Em 1938, o primeiro número da revista Action Comics abria com uma página que narrava em poucos quadros a origem de um novo herói: o Superman. Na segunda, ele já aparecia no meio de uma corrida contra o tempo para salvar uma moça inocente. O leitor era atirado já para dentro da história em andamento e é também essa a escolha de Superman (2025), a nova versão do super-herói, agora escrita e dirigida por James Gunn, em um filme que estreia hoje nos cinemas.
Em um breve letreiro, é lembrada ao espectador de maneira brevíssima a origem do herói e informado que ele acabou de perder, pela primeira vez, uma luta. A primeira imagem do personagem é ele despencando do céu em alguma região polar e, arrebentado, assovia chamando a segunda presença do filme, o cachorrinho (de capa) Krypto.
Responsável pelos três Guardiões da Galáxia (2014/2017/2023) e por O Esquadrão Suicida (2021), Gunn construiu uma assinatura nesse subgênero de filmes de super-heróis. Lembram-se muito da trilha sonora esperta e cenas de ação inventivas. Mas o que também sua marca é a total falta de vergonha em colocar na tela os exageros e absurdos dos quadrinhos do gênero.
Se é para colocar na tela uma estrela do mar espacial gigante para ser combatida pelos heróis, como em O Esquadrão Suicida, ele coloca.
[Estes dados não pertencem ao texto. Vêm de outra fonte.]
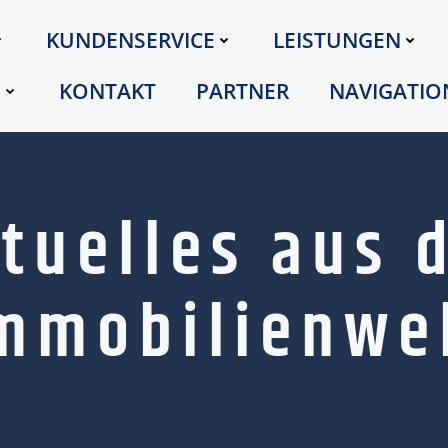
KUNDENSERVICE
LEISTUNGEN
G
KONTAKT
PARTNER
NAVIGATIO
tuelles aus 
mmobilienwe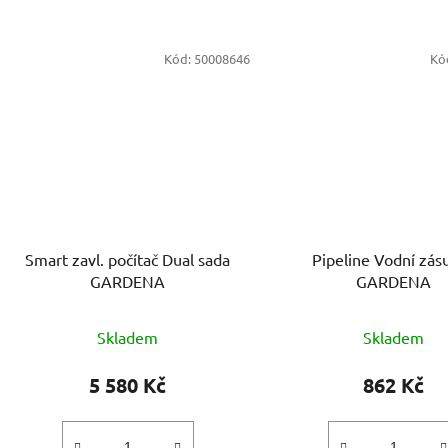
Kód:
50008646
Kó
Smart zavl. počítač Dual sada
Pipeline Vodní zás
GARDENA
GARDENA
Skladem
Skladem
5 580 Kč
862 Kč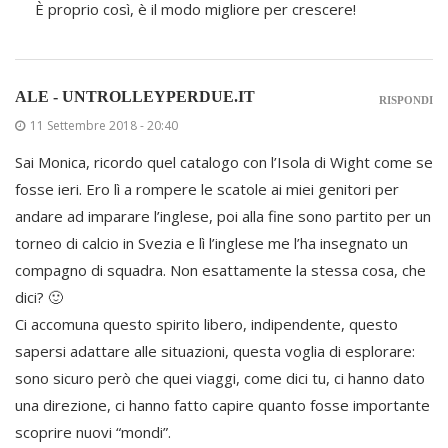
È proprio così, è il modo migliore per crescere!
ALE - UNTROLLEYPERDUE.IT
RISPONDI
11 Settembre 2018 - 20:40
Sai Monica, ricordo quel catalogo con l’Isola di Wight come se
fosse ieri. Ero lì a rompere le scatole ai miei genitori per
andare ad imparare l’inglese, poi alla fine sono partito per un
torneo di calcio in Svezia e lì l’inglese me l’ha insegnato un
compagno di squadra. Non esattamente la stessa cosa, che
dici? 🙂
Ci accomuna questo spirito libero, indipendente, questo
sapersi adattare alle situazioni, questa voglia di esplorare:
sono sicuro però che quei viaggi, come dici tu, ci hanno dato
una direzione, ci hanno fatto capire quanto fosse importante
scoprire nuovi “mondi”.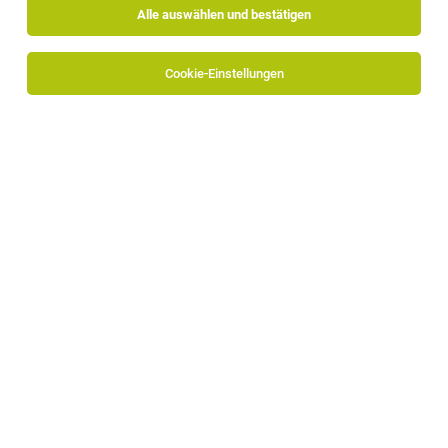
Alle auswählen und bestätigen
Cookie-Einstellungen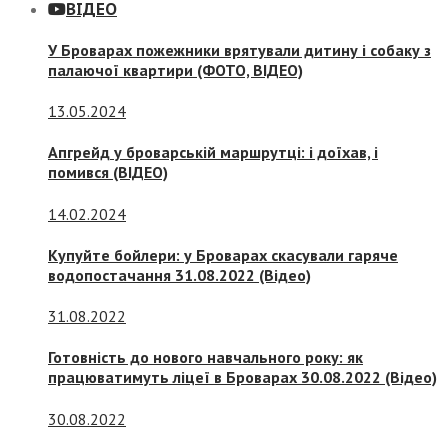
ВІДЕО
У Броварах пожежники врятували дитину і собаку з
палаючої квартири (ФОТО, ВІДЕО)
13.05.2024
Апгрейд у броварській маршрутці: і доїхав, і
помився (ВІДЕО)
14.02.2024
Купуйте бойлери: у Броварах скасували гаряче
водопостачання 31.08.2022 (Відео)
31.08.2022
Готовність до нового навчального року: як
працюватимуть ліцеї в Броварах 30.08.2022 (Відео)
30.08.2022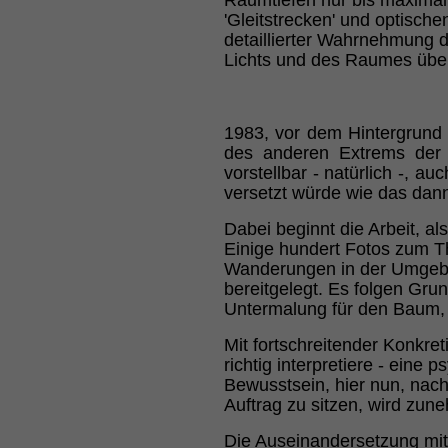
Raumtiefen nur bis maximal d
'Gleitstrecken' und optisch
detaillierter Wahrnehmung d
Lichts und des Raumes über
1983, vor dem Hintergrund 
des anderen Extrems der 
vorstellbar - natürlich -, a
versetzt würde wie das dann
Dabei beginnt die Arbeit, a
Einige hundert Fotos zum T
Wanderungen in der Umgebu
bereitgelegt. Es folgen Gru
Untermalung für den Baum, 
Mit fortschreitender Konkre
richtig interpretiere - ein
Bewusstsein, hier nun, nach
Auftrag zu sitzen, wird zu
Die Auseinandersetzung mit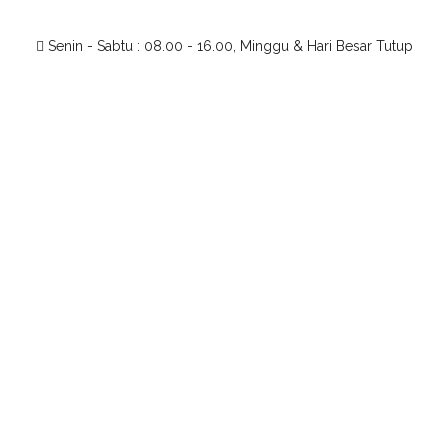
Senin - Sabtu : 08.00 - 16.00, Minggu & Hari Besar Tutup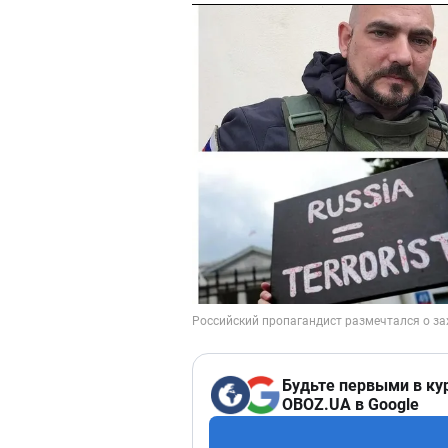
Будьте первыми в ку
OBOZ.UA в Google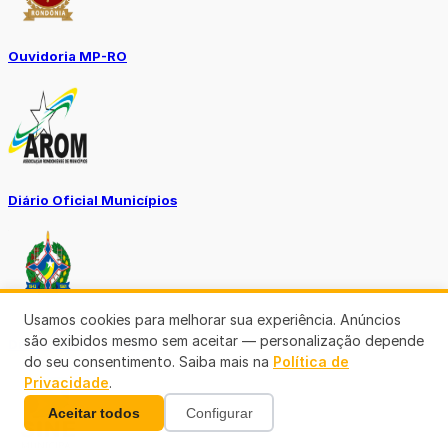
Ouvidoria MP-RO
Diário Oficial Municípios
Usamos cookies para melhorar sua experiência. Anúncios
são exibidos mesmo sem aceitar — personalização depende
Diario Oficial Justiça
do seu consentimento. Saiba mais na
Política de
Privacidade
.
Aceitar todos
Configurar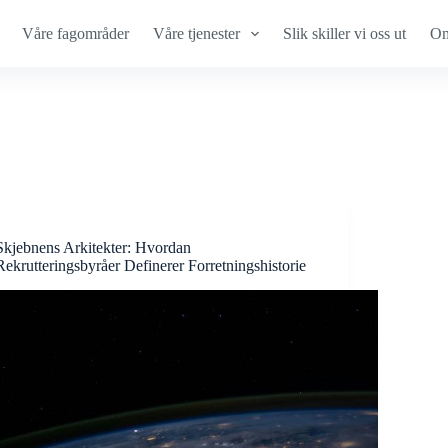
Våre fagområder
Våre tjenester
Slik skiller vi oss ut
Om
Skjebnens Arkitekter: Hvordan
Rekrutteringsbyråer Definerer Forretningshistorie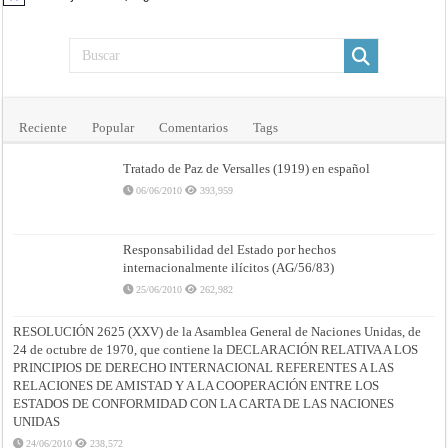
Aviso
Reciente
Popular
Comentarios
Tags
Tratado de Paz de Versalles (1919) en español
06/06/2010
393,959
Responsabilidad del Estado por hechos
internacionalmente ilícitos (AG/56/83)
25/06/2010
262,982
RESOLUCIÓN 2625 (XXV) de la Asamblea General de Naciones Unidas, de
24 de octubre de 1970, que contiene la DECLARACIÓN RELATIVA A LOS
PRINCIPIOS DE DERECHO INTERNACIONAL REFERENTES A LAS
RELACIONES DE AMISTAD Y A LA COOPERACIÓN ENTRE LOS
ESTADOS DE CONFORMIDAD CON LA CARTA DE LAS NACIONES
UNIDAS
24/06/2010
238,572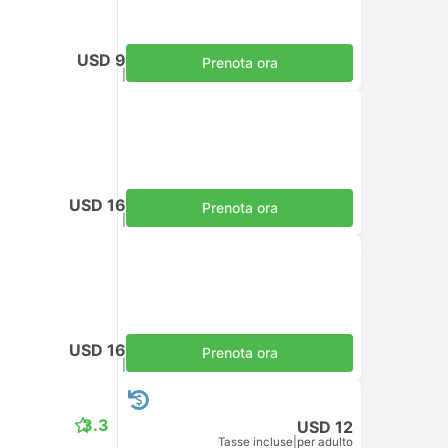
USD 9
Prenota ora
Tasse incluse
|
per adulto
USD 16
Prenota ora
Tasse incluse
|
per adulto
USD 16
Prenota ora
Tasse incluse
|
per adulto
3.3
USD 12
Tasse incluse
|
per adulto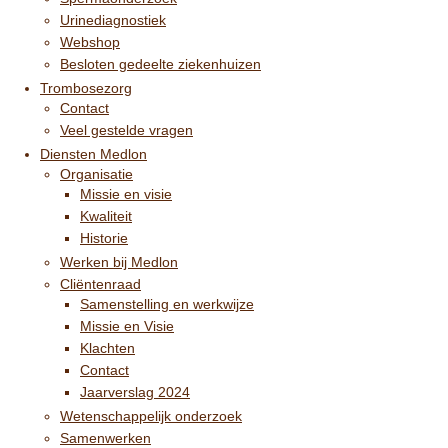
Urinediagnostiek
Webshop
Besloten gedeelte ziekenhuizen
Trombosezorg
Contact
Veel gestelde vragen
Diensten Medlon
Organisatie
Missie en visie
Kwaliteit
Historie
Werken bij Medlon
Cliëntenraad
Samenstelling en werkwijze
Missie en Visie
Klachten
Contact
Jaarverslag 2024
Wetenschappelijk onderzoek
Samenwerken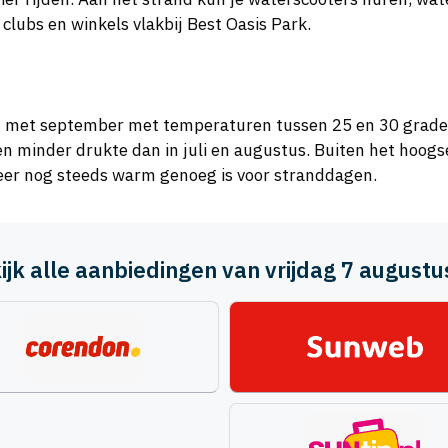
clubs en winkels vlakbij Best Oasis Park.
t en met september met temperaturen tussen 25 en 30 grade
inder drukte dan in juli en augustus. Buiten het hoogsei
 weer nog steeds warm genoeg is voor stranddagen.
ijk alle aanbiedingen van vrijdag 7 august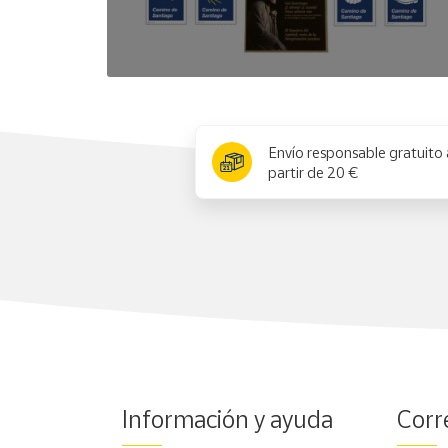
x
Envío responsable gratuito 
partir de 20 €
Información y ayuda
Corr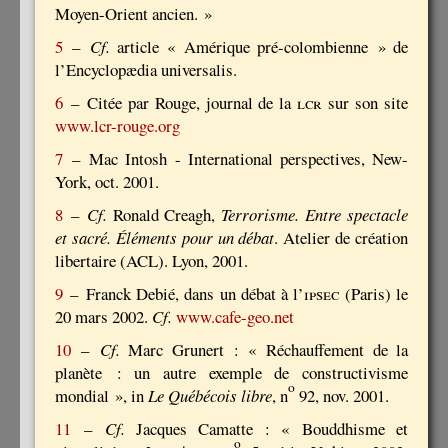
Moyen-Orient ancien. »
5
–
Cf.
article « Amérique pré-colombienne » de
l’Encyclopædia universalis.
6
– Citée par Rouge, journal de la
lcr
sur son site
www.lcr-rouge.org
7
– Mac Intosh - International perspectives, New-
York, oct. 2001.
8
–
Cf.
Ronald Creagh,
Terrorisme. Entre spectacle
et sacré. Éléments pour un débat
. Atelier de création
libertaire (ACL). Lyon, 2001.
9
– Franck Debié, dans un débat à l’
ipsec
(Paris) le
20 mars 2002.
Cf.
www.cafe-geo.net
10
–
Cf.
Marc Grunert : « Réchauffement de la
planète : un autre exemple de constructivisme
o
mondial », in
Le Québécois libre
, n
92, nov. 2001.
11
–
Cf.
Jacques Camatte : « Bouddhisme et
o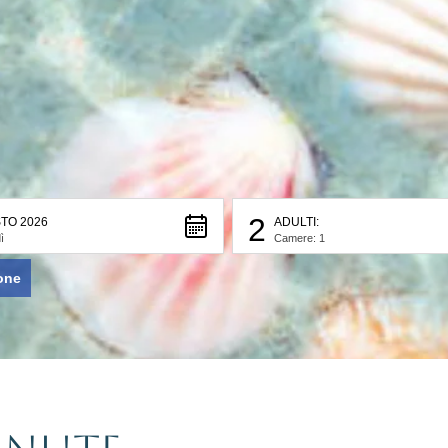
2
TO 2026
ADULTI:
ì
Camere: 1
one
Aqui, em uma cena, o Superman desabafa com Lois, em seu apartamento, enquanto, lá fora, vê-se pela janela outros super-heróis lutando ao longe contra algum monstro genérico. “É só um duende de outra dimensão. Eles dão conta”, diz o herói para Lois Lane.
Esse é o mundo já estabelecido no qual o espectador cai de paraquedas em Superman. As coisas já estão acontecendo, há mínimas explicações (ou nenhuma). O vilão Luthor solta um monstro gigante em Metrópolis só para distrair o herói. De onde vem esse monstro? O filme toma a clara postura de simplesmente não se importar com isso e o espectador caxias que tudo bem justificado deve sofrer.
Para Gunn, esses absurdos típicos do gibi são um elemento a mais de humor e carisma para um filme de super-herói e vai, totalmente, na contramão da seriedade com que algumas produções querem ver o subgênero. Aqui há muita cor e o alto astral dá as cartas. O filme é uma delícia de assistir como há muito tempo a DC não consegue fazer.
Isso não quer dizer que não haja sentimentos levados a sério na história: outra marca do diretor-roteirista é abrir espaço para emoção no meio da diversão. Assim, Clark e Lois (David Corenswet e Rachel Brosnahan, duas escolhas certeiras) expõem suas diferenças (“Eu desconfio de todo mundo e você confia em todo mundo”) e o filme faz breves, mas visíveis observações políticas.
Logo no começo, o filme apresenta o impasse: Superman agiu para impedir uma guerra, sendo o pretenso invasor um aliado dos Estados Unidos. A analogia entre Israel e Palestina parece bem clara, assim como a postura do bilionário que não hesita em financiar uma guerra para lucro próprio. Qualquer semelhança com personagens reais não deve ser mera coincidência.
O filme tem tantas ideias e elementos que é incrível seu poder de síntese, mantendo-se perto das duas horas de projeção (quando os blockbusters têm facilmente passado das 2h30). O resultado é a alta rotação da história, em que muita coisa acontece e algumas passam bem rápido. O espectador pisca e pode perder os macaquinhos haters que espalham fake news na internet.
James Gunn sabe, no entanto, que ao escalar heróis do segundo time como o Sr. Incrível, o Lanterna Verde Guy Gardner, a Mulher-Gavião e o Metamorfo — nenhum sequer perto da importância de um Batman ou uma Mulher-Maravilha — ele não precisará aprofundá-los.
Lidar com o Superman é mexer com um personagem infinitamente maior que os de Guardiões da Galáxia e O Esquadrão Suicida, que podem ser ridicularizados e ninguém vai se importar. James Gunn soube dosar muito bem seu humor pop e iconoclasta com uma visão carinhosa do Superman: um personagem que defende sua visão de mundo e ética pessoal contrastando com um mundo cínico e cruel.
*Matéria publicada originalmente na edição impressa do dia 10 de julho de 2025.